Saturday, 4 July 2015
Pope Francis gets to see
my new book before I do
The third volume of Treasures of Irish Christianity was launched in Saint Patrick’s College, Maynooth, this afternoon.
I have contributed two chapters to the latest volume in this series, edited by Salvador Ryan, Professor of Ecclesiastical History in Maynooth. One paper looks at Sir Richard Church (1784-1873), an Irish Anglican from Cork who became commander-in-chief of the Greek army during the war of independence in the early 19th century, and later became a life Senator in Greece.
The second paper tells of the story of the Stewart family from Dublin who went to China with what is now the Dublin University Far Eastern Mission, and were martyred in 1895.
Many of the contributors to this handsome and elegantly illustrated volume gathered in the Renehan Hall in Maynooth this afternoon for the launch of this new book, published by Veritas.
But Salvador Ryan and Ciara Sherlock, Marketing Manager of Veritas told us the new book has already been put into the hands of Pope Francis in Rome.
Father John-Paul Sheridan was in Rome last week with his ordination class to celebrate the 25th anniversary of their ordinations. After Mass on Friday [26 June] in Casa Santa Marta, he presented Pope Francis with a box set of all three volumes of Treasures of Irish Christianity.
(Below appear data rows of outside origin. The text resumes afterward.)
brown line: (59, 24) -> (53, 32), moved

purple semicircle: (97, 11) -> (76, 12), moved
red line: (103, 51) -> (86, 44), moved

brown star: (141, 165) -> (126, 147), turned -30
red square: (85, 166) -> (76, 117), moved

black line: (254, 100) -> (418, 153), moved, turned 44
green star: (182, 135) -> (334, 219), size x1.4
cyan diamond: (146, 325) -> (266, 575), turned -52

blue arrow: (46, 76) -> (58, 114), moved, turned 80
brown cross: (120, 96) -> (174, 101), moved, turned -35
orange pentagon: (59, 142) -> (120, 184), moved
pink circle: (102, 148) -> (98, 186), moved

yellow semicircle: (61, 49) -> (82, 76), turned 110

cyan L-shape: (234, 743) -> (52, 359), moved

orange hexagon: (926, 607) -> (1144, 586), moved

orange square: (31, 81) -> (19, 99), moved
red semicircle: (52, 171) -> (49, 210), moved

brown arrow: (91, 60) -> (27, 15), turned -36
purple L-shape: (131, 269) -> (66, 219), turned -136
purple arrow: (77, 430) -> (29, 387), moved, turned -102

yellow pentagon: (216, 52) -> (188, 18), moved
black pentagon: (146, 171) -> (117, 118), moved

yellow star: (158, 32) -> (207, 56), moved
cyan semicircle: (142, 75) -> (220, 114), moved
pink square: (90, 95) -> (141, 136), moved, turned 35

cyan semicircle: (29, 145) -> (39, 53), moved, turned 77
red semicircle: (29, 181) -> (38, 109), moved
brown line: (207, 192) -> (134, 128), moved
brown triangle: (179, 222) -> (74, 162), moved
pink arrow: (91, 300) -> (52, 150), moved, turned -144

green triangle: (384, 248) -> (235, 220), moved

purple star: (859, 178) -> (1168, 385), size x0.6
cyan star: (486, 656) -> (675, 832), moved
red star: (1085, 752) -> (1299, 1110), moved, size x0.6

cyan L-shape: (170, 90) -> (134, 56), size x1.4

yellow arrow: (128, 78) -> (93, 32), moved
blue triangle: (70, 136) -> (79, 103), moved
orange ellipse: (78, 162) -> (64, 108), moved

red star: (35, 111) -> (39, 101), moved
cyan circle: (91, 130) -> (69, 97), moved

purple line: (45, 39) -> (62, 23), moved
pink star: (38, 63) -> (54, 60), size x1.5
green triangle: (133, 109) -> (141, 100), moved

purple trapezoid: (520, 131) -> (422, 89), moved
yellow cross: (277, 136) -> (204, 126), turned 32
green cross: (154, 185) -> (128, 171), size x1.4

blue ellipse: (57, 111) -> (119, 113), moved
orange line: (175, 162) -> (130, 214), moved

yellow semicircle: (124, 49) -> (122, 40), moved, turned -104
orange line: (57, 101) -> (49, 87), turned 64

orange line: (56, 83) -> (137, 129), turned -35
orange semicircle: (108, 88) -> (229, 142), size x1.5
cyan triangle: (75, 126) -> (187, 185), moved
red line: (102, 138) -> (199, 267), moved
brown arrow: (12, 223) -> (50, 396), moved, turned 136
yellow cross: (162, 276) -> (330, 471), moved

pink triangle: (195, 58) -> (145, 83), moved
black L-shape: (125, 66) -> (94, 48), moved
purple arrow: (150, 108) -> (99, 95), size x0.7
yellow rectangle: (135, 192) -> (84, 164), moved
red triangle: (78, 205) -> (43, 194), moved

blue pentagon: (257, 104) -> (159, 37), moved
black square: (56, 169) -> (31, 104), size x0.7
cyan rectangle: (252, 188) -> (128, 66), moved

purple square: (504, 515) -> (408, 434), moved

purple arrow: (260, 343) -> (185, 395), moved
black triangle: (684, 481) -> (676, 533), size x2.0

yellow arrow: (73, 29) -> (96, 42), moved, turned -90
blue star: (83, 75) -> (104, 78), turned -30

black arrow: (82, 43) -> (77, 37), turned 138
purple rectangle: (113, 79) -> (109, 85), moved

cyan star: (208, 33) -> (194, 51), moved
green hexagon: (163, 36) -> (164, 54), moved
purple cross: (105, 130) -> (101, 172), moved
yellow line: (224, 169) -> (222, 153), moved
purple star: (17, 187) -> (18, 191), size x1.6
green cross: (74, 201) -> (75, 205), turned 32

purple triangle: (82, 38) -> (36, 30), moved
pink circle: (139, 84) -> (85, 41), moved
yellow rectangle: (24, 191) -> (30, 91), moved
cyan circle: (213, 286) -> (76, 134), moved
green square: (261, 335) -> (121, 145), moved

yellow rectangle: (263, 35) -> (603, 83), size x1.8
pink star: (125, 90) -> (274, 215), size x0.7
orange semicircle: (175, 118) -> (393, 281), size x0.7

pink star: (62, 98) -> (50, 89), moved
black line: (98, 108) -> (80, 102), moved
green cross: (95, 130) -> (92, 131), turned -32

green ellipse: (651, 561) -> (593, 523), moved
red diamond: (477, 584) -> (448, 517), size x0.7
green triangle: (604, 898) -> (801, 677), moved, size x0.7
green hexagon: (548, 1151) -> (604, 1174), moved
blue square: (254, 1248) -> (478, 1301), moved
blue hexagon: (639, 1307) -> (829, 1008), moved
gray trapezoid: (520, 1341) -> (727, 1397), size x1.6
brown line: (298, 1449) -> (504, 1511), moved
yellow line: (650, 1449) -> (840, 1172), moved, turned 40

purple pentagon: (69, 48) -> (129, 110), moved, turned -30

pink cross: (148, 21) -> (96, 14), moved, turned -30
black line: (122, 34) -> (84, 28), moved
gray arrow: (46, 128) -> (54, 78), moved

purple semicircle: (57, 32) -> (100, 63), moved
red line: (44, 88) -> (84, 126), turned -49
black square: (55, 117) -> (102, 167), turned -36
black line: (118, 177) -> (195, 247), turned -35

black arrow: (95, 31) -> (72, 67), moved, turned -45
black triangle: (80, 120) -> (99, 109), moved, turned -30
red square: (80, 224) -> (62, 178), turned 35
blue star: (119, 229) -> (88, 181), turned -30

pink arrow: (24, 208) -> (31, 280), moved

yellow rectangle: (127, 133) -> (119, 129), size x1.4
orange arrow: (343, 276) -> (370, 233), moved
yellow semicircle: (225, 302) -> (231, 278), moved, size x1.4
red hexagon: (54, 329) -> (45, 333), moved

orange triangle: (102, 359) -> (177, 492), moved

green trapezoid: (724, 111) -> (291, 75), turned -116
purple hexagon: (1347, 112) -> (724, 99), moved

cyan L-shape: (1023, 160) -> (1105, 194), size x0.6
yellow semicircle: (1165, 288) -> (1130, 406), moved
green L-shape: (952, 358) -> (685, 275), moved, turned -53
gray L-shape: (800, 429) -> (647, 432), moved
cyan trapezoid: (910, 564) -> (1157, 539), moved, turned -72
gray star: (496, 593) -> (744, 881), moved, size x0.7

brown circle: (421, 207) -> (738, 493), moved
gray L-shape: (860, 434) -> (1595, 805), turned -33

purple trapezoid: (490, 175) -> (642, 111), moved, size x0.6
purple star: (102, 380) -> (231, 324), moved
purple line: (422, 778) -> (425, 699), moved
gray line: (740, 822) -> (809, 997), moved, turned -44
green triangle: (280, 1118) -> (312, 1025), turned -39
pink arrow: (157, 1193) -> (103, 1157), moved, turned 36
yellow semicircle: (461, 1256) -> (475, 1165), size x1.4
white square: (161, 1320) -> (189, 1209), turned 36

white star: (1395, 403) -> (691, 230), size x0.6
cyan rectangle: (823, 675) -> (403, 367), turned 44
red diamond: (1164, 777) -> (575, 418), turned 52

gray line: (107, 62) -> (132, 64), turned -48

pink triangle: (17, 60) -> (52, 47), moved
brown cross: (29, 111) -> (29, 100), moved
Volume III was officially published today when it was launched in Maynooth by the former Minister for Education, Mary O’Rourke. This volume looks at ‘the Irish abroad’ from the earliest centuries to the present day, with a special emphasis on the historical contribution of Irish missionaries.
The other topics include a retelling by Professor Raymond Gillespie of an account by the Revd Devereux Spratt, a 17th century Church of Ireland priest, of being captured by North African pirates; Father Michael Costelloe, the Galway-born priest who debated with the American abolitionist John Brown before his execution in 1859; an Irish Presbyterian missionary’s sermon that caused a whole social movement in 19th century New Zealand; the Brethren mission in China and the Dublin University Mission in Bengal; Irish military chaplains in World War I; and Father Hugh Sands, the missionary from Newry who met Mao Tse-tung.
Treasures of Irish Christianity Volume III takes its cue from this year’s celebration of the 1,400th anniversary of the death of Saint Columbanus. It follows the successes of the previous volumes published in 2012 and 2013.
Treasures of Irish Christianity Volume II A People of the Word, edited by Salvador Ryan and Brendan Leahy, now Bishop of Limerick, “celebrates Irish Christian belief, tradition and practice over almost 1,600 years.”
Treasures of Irish Christianity People and Places, Images and Texts, also edited by Salvador Ryan and Brendan Leahy, was published as a contribution to the International Eucharistic Congress.